___ Provided data

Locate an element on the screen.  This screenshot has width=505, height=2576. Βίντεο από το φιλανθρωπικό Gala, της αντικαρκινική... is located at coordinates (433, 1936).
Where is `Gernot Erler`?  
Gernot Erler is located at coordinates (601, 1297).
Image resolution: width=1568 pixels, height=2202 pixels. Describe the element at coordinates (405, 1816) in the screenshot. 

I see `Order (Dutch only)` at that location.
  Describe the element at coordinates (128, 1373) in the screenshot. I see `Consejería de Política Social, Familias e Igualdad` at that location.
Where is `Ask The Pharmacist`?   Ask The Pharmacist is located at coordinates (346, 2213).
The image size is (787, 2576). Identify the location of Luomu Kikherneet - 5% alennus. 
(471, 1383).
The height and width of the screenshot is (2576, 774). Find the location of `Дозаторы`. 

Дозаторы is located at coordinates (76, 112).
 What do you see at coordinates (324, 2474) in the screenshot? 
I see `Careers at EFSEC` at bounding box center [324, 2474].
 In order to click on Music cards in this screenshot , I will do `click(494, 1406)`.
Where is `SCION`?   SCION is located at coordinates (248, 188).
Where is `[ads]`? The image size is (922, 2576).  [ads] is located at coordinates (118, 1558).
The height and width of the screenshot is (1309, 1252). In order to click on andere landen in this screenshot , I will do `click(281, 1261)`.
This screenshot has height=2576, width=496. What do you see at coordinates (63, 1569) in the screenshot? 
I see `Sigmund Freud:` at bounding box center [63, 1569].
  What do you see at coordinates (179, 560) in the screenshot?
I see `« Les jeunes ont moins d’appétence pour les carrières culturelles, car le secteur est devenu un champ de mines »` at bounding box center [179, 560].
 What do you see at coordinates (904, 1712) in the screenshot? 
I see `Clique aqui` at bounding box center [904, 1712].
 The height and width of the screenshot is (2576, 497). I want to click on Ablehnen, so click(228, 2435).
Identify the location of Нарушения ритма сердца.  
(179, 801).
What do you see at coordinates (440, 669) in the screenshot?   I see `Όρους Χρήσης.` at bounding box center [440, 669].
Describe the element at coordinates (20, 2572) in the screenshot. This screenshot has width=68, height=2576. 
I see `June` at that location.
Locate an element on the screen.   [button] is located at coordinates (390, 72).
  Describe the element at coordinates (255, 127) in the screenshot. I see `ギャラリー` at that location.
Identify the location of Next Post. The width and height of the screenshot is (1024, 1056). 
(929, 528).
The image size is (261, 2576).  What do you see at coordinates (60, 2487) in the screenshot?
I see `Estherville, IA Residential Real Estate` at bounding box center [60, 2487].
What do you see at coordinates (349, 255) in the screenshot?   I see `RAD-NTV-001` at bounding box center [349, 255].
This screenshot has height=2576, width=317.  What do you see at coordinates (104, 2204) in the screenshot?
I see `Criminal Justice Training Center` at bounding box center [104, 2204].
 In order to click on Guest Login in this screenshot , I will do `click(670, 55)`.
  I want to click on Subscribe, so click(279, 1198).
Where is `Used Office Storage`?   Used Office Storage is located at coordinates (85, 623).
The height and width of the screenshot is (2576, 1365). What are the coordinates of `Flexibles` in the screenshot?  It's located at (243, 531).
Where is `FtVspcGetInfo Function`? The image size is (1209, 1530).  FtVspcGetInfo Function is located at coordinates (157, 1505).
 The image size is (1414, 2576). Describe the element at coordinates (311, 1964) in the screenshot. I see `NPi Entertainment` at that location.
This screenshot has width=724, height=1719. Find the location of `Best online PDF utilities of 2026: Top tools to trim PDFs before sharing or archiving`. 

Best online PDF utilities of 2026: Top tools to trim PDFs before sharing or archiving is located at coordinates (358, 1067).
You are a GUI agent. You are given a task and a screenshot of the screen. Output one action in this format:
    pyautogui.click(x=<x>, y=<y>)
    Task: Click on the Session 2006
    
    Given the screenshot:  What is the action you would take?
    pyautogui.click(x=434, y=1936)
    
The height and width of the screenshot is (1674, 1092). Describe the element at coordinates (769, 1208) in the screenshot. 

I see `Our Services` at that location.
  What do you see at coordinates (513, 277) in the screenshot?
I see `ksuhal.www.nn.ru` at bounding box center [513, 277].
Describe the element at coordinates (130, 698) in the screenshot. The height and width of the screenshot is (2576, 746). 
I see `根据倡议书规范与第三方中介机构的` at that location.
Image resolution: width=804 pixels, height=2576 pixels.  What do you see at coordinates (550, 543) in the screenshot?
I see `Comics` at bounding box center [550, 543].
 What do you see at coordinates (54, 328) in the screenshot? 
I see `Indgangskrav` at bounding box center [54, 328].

______

* [What you will do] Transcribe the entire listing above.

* [Answer space]
Locate an element on the screen.  This screenshot has width=505, height=2576. Βίντεο από το φιλανθρωπικό Gala, της αντικαρκινική... is located at coordinates (433, 1936).
Where is `Gernot Erler`?  
Gernot Erler is located at coordinates (601, 1297).
Image resolution: width=1568 pixels, height=2202 pixels. Describe the element at coordinates (405, 1816) in the screenshot. 

I see `Order (Dutch only)` at that location.
  Describe the element at coordinates (128, 1373) in the screenshot. I see `Consejería de Política Social, Familias e Igualdad` at that location.
Where is `Ask The Pharmacist`?   Ask The Pharmacist is located at coordinates (346, 2213).
The image size is (787, 2576). Identify the location of Luomu Kikherneet - 5% alennus. 
(471, 1383).
The height and width of the screenshot is (2576, 774). Find the location of `Дозаторы`. 

Дозаторы is located at coordinates (76, 112).
 What do you see at coordinates (324, 2474) in the screenshot? 
I see `Careers at EFSEC` at bounding box center [324, 2474].
 In order to click on Music cards in this screenshot , I will do `click(494, 1406)`.
Where is `SCION`?   SCION is located at coordinates (248, 188).
Where is `[ads]`? The image size is (922, 2576).  [ads] is located at coordinates (118, 1558).
The height and width of the screenshot is (1309, 1252). In order to click on andere landen in this screenshot , I will do `click(281, 1261)`.
This screenshot has height=2576, width=496. What do you see at coordinates (63, 1569) in the screenshot? 
I see `Sigmund Freud:` at bounding box center [63, 1569].
  What do you see at coordinates (179, 560) in the screenshot?
I see `« Les jeunes ont moins d’appétence pour les carrières culturelles, car le secteur est devenu un champ de mines »` at bounding box center [179, 560].
 What do you see at coordinates (904, 1712) in the screenshot? 
I see `Clique aqui` at bounding box center [904, 1712].
 The height and width of the screenshot is (2576, 497). I want to click on Ablehnen, so click(228, 2435).
Identify the location of Нарушения ритма сердца.  
(179, 801).
What do you see at coordinates (440, 669) in the screenshot?   I see `Όρους Χρήσης.` at bounding box center [440, 669].
Describe the element at coordinates (20, 2572) in the screenshot. This screenshot has width=68, height=2576. 
I see `June` at that location.
Locate an element on the screen.   [button] is located at coordinates (390, 72).
  Describe the element at coordinates (255, 127) in the screenshot. I see `ギャラリー` at that location.
Identify the location of Next Post. The width and height of the screenshot is (1024, 1056). 
(929, 528).
The image size is (261, 2576).  What do you see at coordinates (60, 2487) in the screenshot?
I see `Estherville, IA Residential Real Estate` at bounding box center [60, 2487].
What do you see at coordinates (349, 255) in the screenshot?   I see `RAD-NTV-001` at bounding box center [349, 255].
This screenshot has height=2576, width=317.  What do you see at coordinates (104, 2204) in the screenshot?
I see `Criminal Justice Training Center` at bounding box center [104, 2204].
 In order to click on Guest Login in this screenshot , I will do `click(670, 55)`.
  I want to click on Subscribe, so click(279, 1198).
Where is `Used Office Storage`?   Used Office Storage is located at coordinates (85, 623).
The height and width of the screenshot is (2576, 1365). What are the coordinates of `Flexibles` in the screenshot?  It's located at (243, 531).
Where is `FtVspcGetInfo Function`? The image size is (1209, 1530).  FtVspcGetInfo Function is located at coordinates (157, 1505).
 The image size is (1414, 2576). Describe the element at coordinates (311, 1964) in the screenshot. I see `NPi Entertainment` at that location.
This screenshot has width=724, height=1719. Find the location of `Best online PDF utilities of 2026: Top tools to trim PDFs before sharing or archiving`. 

Best online PDF utilities of 2026: Top tools to trim PDFs before sharing or archiving is located at coordinates (358, 1067).
You are a GUI agent. You are given a task and a screenshot of the screen. Output one action in this format:
    pyautogui.click(x=<x>, y=<y>)
    Task: Click on the Session 2006
    
    Given the screenshot:  What is the action you would take?
    pyautogui.click(x=434, y=1936)
    
The height and width of the screenshot is (1674, 1092). Describe the element at coordinates (769, 1208) in the screenshot. 

I see `Our Services` at that location.
  What do you see at coordinates (513, 277) in the screenshot?
I see `ksuhal.www.nn.ru` at bounding box center [513, 277].
Describe the element at coordinates (130, 698) in the screenshot. The height and width of the screenshot is (2576, 746). 
I see `根据倡议书规范与第三方中介机构的` at that location.
Image resolution: width=804 pixels, height=2576 pixels.  What do you see at coordinates (550, 543) in the screenshot?
I see `Comics` at bounding box center [550, 543].
 What do you see at coordinates (54, 328) in the screenshot? 
I see `Indgangskrav` at bounding box center [54, 328].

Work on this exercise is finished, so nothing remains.